**ACTIVITY**
Everything from the line with "When Victoria’s daughter, Amelie, told" through the final line below should be copied out exactly, and nothing else should appear.

**THE DATA**
* * * *

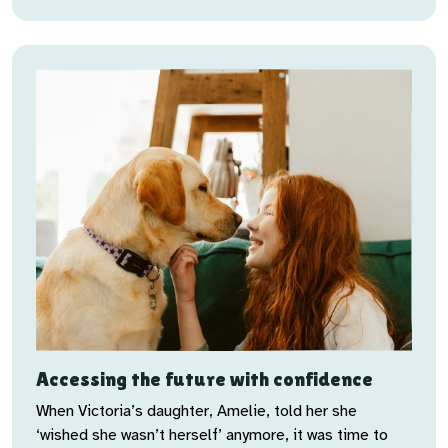
Accessing the future with confidence
When Victoria’s daughter, Amelie, told her she
‘wished she wasn’t herself’ anymore, it was time to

* * * *

**RESULT OF THE TASK**
When Victoria’s daughter, Amelie, told her she
‘wished she wasn’t herself’ anymore, it was time to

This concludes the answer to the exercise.